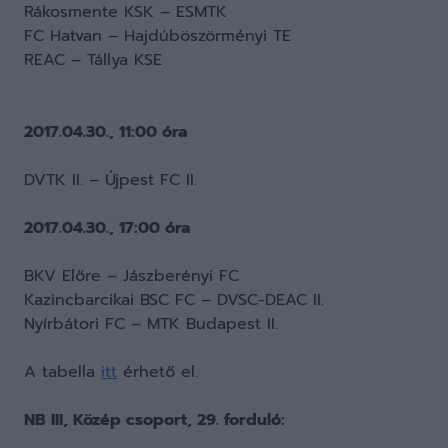
Rákosmente KSK – ESMTK
FC Hatvan – Hajdúböszörményi TE
REAC – Tállya KSE
2017.04.30., 11:00 óra
DVTK II. – Újpest FC II.
2017.04.30., 17:00 óra
BKV Előre – Jászberényi FC
Kazincbarcikai BSC FC – DVSC-DEAC II.
Nyírbátori FC – MTK Budapest II.
A tabella
itt
érhető el.
NB III, Közép csoport, 29. forduló:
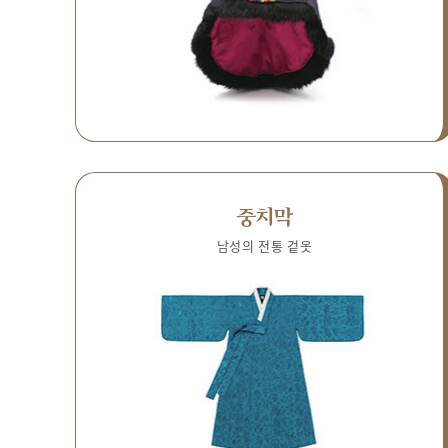
중치막
남성의 전통 겉옷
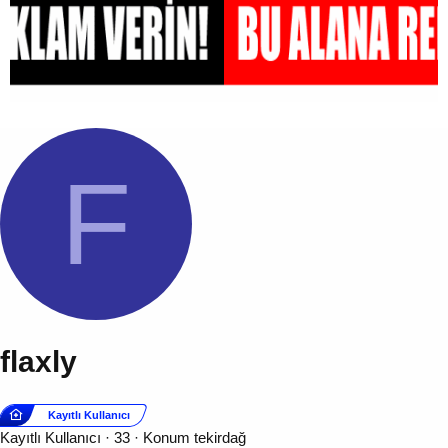
F
flaxly
Kayıtlı Kullanıcı
Kayıtlı Kullanıcı
·
33
·
Konum
tekirdağ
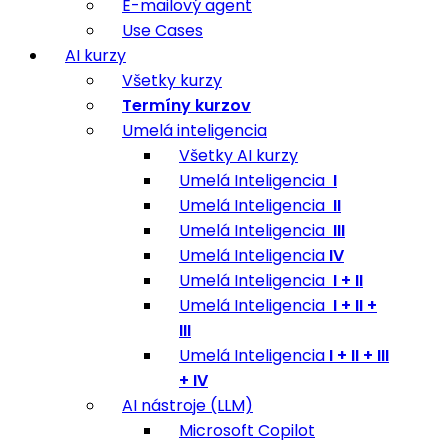
E-mailový agent
Use Cases
AI kurzy
Všetky kurzy
Termíny kurzov
Umelá inteligencia
Všetky AI kurzy
Umelá Inteligencia
I
Umelá Inteligencia
II
Umelá Inteligencia
III
Umelá Inteligencia
IV
Umelá Inteligencia
I + II
Umelá Inteligencia
I + II +
III
Umelá Inteligencia
I + II + III
+ IV
AI nástroje (LLM)
Microsoft Copilot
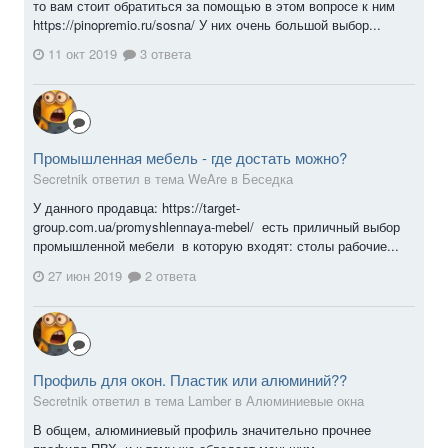
то вам стоит обратиться за помощью в этом вопросе к ним
https://pinopremio.ru/sosna/ У них очень большой выбор...
11 окт 2019
3 ответа
Промышленная мебель - где достать можно?
Secretnik ответил в тема WeAre в
Беседка
У данного продавца: https://target-
group.com.ua/promyshlennaya-mebel/ есть приличный выбор
промышленной мебели в которую входят: столы рабочие...
27 июн 2019
2 ответа
Профиль для окон. Пластик или алюминий??
Secretnik ответил в тема Lamber в
Алюминиевые окна
В общем, алюминиевый профиль значительно прочнее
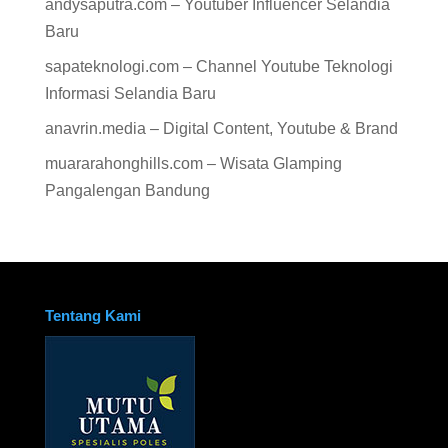
andysaputra.com – Youtuber Influencer Selandia
Baru
sapateknologi.com – Channel Youtube Teknologi
Informasi Selandia Baru
anavrin.media – Digital Content, Youtube & Brand
muararahonghills.com – Wisata Glamping
Pangalengan Bandung
Tentang Kami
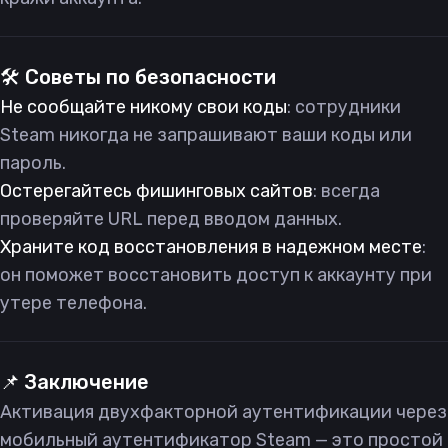
🛠️ Советы по безопасности
Не сообщайте никому свои коды
: сотрудники
Steam никогда не запрашивают ваши коды или
пароль.
Остерегайтесь фишинговых сайтов
: всегда
проверяйте URL перед вводом данных.
Храните код восстановления в надежном месте
:
он поможет восстановить доступ к аккаунту при
утере телефона.
📌 Заключение
Активация двухфакторной аутентификации через
мобильный аутентификатор Steam — это простой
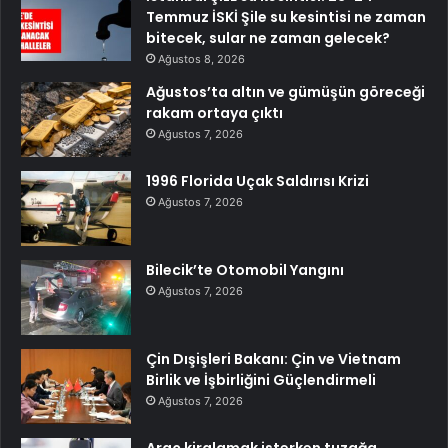
Temmuz İSKİ Şile su kesintisi ne zaman
bitecek, sular ne zaman gelecek?
Ağustos 8, 2026
Ağustos’ta altın ve gümüşün göreceği
rakam ortaya çıktı
Ağustos 7, 2026
1996 Florida Uçak Saldırısı Krizi
Ağustos 7, 2026
Bilecik’te Otomobil Yangını
Ağustos 7, 2026
Çin Dışişleri Bakanı: Çin ve Vietnam
Birlik ve İşbirliğini Güçlendirmeli
Ağustos 7, 2026
Araç kiralamak isterken tuzağa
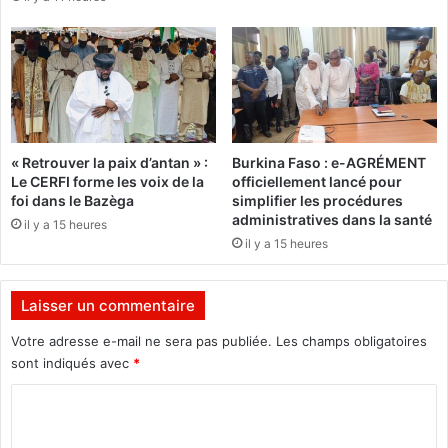
a
n
i
o
r
m
e
m
s
é
r
P
é
r
f
« Retrouver la paix d’antan » :
Burkina Faso : e-AGRÉMENT
e
l
Le CERFI forme les voix de la
officiellement lancé pour
m
é
foi dans le Bazèga
simplifier les procédures
i
c
administratives dans la santé
il y a 15 heures
e
h
il y a 15 heures
r
i
m
s
i
s
Laisser un commentaire
n
e
i
n
Votre adresse e-mail ne sera pas publiée.
Les champs obligatoires
s
t
sont indiqués avec
*
t
à
r
C
l
e
’
o
p
i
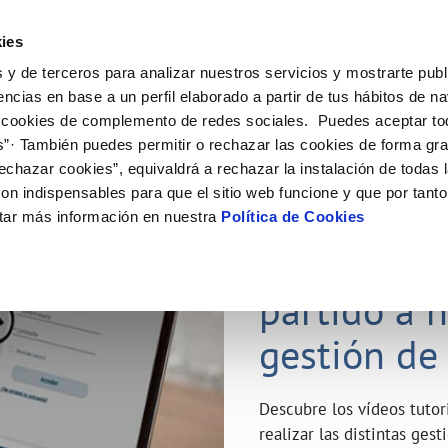
ES
Emple
ies
 y de terceros para analizar nuestros servicios y mostrarte publ
ne
Tu Servicio
Tu Agua
Conócenos
Nuestro
encias en base a un perfil elaborado a partir de tus hábitos de n
 cookies de complemento de redes sociales. Puedes aceptar to
s”· También puedes permitir o rechazar las cookies de forma gr
N AL CLIENTE
D
Y CUMPLIMIENTO
NTRATOS
COMPROMISO DE SERVICIO
CUIDADOS DEL AGUA
MODIFICACIÓN DE DATOS
echazar cookies”, equivaldrá a rechazar la instalación de todas 
AS DE GESTIÓN Y CERTIFICADOS
 de contacto
calidad del agua
bio de titular
Carta de compromisos
Consejos de ahorro
Actualizar datos bancarios
on indispensables para que el sitio web funcione y que por tant
a de suministro
Customer Counsel (Defensa del c
Depósitos de reserva
Actualizar datos de domicili
23 ABR 2020
tar más información en nuestra
Política de Cookies
via
a de suministro
Normativa del servicio
Actualizar datos personales
¿Quieres s
icitud de Acometida
Junta de Arbitraje
obras y afectaciones
umentación contratación
Programa CONTIGO
partido a 
ación de fuga interior
gestión de
VER TODAS LAS GESTIONES
Descubre los vídeos tuto
realizar las distintas ges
---*---
WHAT IS REQUIRED
Looking at the data above, work out how many lines contain "ответил" and answer with the figure only.

FINISHED TASK
2